## Task item
Every line of the material has to be retyped exactly.

## Dataset extract

┏━━

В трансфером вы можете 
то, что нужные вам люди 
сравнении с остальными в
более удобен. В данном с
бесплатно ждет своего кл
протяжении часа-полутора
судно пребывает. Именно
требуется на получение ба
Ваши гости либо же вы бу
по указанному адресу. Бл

┗━━

## Answer for this exercise
В трансфером вы можете 
то, что нужные вам люди 
сравнении с остальными в
более удобен. В данном с
бесплатно ждет своего кл
протяжении часа-полутора
судно пребывает. Именно
требуется на получение ба
Ваши гости либо же вы бу
по указанному адресу. Бл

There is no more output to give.